Um dos crimes mais chocantes e cruéis do Brasil sem sombra de dúvidas foi de Eliza Samúdio, modelo que teve sua morte encaminhada pelo goleiro Bruno. Na época do crime o mesmo vivia o auge de sua carreira no Flamengo, e isso desgraçou sua vida para sempre obviamente.

A modelo se relacionava com Bruno, e anunciou que estaria grávida dele, o goleiro negando ser o pai, nunca assumiu o filho. Devido ser muito procurado, ele teria então encomendado a morte de Eliza, que nunca teve seu corpo identificado pelas autoridades um crime bárbaro.

A mãe de Eliza, dona Sônia, ficou como mãe e avó do neto Bruninho, ele também vivia com seu avô, Hernane Silva de Moura, padrasto de Eliza era o homem da casa. Porém a notícia que o mesmo faleceu pegou todos de surpreso e comoveu as pessoas, pela nova perda enfrentada por dona Sônia.

A mesma contou ainda no neste ano, que o marido havia sofrido quatro paradas cardíacas, e precisou ser internado na UTI, da onde não sairia mais. Foram 55 dias até sua morte, não foi revelada a causa, mas se sabe que ele estaria em estado vegetativo, algo realmente muito triste.

Hernane era praticamente também o pai do menino, que ajuda em todas as despesas do filho de Bruno, a mãe de Eliza conta que o goleiro nunca deu um pensão ao filho. As pessoas se revoltam ainda mais com os detalhes expostos pela mãe de Eliza, ainda mais por Bruna estar solto novamente e ostentando vida de luxo, após o crime bárbaro que cometeu.
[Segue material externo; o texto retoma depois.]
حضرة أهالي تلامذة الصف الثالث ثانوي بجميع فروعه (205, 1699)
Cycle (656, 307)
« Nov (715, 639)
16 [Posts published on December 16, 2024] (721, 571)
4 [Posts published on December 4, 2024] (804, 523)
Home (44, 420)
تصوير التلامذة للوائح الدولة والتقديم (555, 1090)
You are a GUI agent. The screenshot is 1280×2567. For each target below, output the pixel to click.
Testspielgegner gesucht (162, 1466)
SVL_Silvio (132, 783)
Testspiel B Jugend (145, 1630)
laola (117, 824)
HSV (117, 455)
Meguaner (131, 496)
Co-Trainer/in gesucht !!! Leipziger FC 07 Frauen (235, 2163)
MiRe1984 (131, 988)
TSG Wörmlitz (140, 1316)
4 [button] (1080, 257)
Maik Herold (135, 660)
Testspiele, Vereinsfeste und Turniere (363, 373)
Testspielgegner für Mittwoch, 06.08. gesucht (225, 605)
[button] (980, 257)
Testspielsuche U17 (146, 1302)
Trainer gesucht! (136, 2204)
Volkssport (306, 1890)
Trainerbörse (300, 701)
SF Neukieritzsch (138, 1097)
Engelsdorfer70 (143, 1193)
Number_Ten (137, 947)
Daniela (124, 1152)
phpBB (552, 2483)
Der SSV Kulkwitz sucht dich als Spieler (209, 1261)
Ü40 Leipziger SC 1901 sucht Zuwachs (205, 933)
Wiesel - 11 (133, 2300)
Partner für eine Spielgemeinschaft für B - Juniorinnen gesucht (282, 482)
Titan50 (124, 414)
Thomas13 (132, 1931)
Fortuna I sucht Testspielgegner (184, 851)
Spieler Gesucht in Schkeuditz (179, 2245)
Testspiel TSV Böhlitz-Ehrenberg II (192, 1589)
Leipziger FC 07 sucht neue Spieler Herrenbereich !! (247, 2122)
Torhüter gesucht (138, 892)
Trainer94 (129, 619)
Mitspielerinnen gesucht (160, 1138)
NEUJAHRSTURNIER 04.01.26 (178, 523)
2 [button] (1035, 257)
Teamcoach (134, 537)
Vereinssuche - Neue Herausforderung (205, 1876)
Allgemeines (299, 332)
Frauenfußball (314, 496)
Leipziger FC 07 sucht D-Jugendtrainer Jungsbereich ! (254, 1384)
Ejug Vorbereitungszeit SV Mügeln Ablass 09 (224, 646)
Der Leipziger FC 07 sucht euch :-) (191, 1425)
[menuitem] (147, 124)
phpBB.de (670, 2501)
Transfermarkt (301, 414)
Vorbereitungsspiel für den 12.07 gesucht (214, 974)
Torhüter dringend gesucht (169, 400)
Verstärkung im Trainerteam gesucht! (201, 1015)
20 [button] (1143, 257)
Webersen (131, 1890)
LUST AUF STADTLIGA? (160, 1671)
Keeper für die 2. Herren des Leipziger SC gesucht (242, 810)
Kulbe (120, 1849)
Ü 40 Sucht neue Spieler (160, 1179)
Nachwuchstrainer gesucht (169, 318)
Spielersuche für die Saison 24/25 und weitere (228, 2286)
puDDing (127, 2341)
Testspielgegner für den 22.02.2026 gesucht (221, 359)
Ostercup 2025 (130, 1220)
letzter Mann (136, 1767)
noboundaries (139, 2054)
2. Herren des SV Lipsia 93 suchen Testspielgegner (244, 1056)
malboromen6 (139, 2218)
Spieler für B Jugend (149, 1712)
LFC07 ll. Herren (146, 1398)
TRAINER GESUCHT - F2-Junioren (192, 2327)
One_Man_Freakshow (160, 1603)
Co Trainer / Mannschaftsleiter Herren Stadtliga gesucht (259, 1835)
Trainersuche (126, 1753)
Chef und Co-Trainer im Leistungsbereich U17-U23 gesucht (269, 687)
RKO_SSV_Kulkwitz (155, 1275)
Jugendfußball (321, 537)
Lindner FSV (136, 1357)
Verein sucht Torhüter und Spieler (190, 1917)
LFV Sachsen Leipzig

Foi criada uma vaquinha na internet, para ajudar dona Sônia com as despesas que vem chegando pra mesma, que quase não tem renda nenhuma. Até o momento já foram arrecadados 20 mil reais, de pessoas que se comoveram não web com tudo que aconteceu com ela novamente.

Na web ela disse: “Venho pedir ajuda dos amigos, pois até conseguir a documentação para quem sabe conseguir a aposentadoria dele, necessito de ajuda financeira para os gastos com todas as despesas com aluguel, comida, energia, remédio até conseguir novamente sobreviver a esta tragédia”.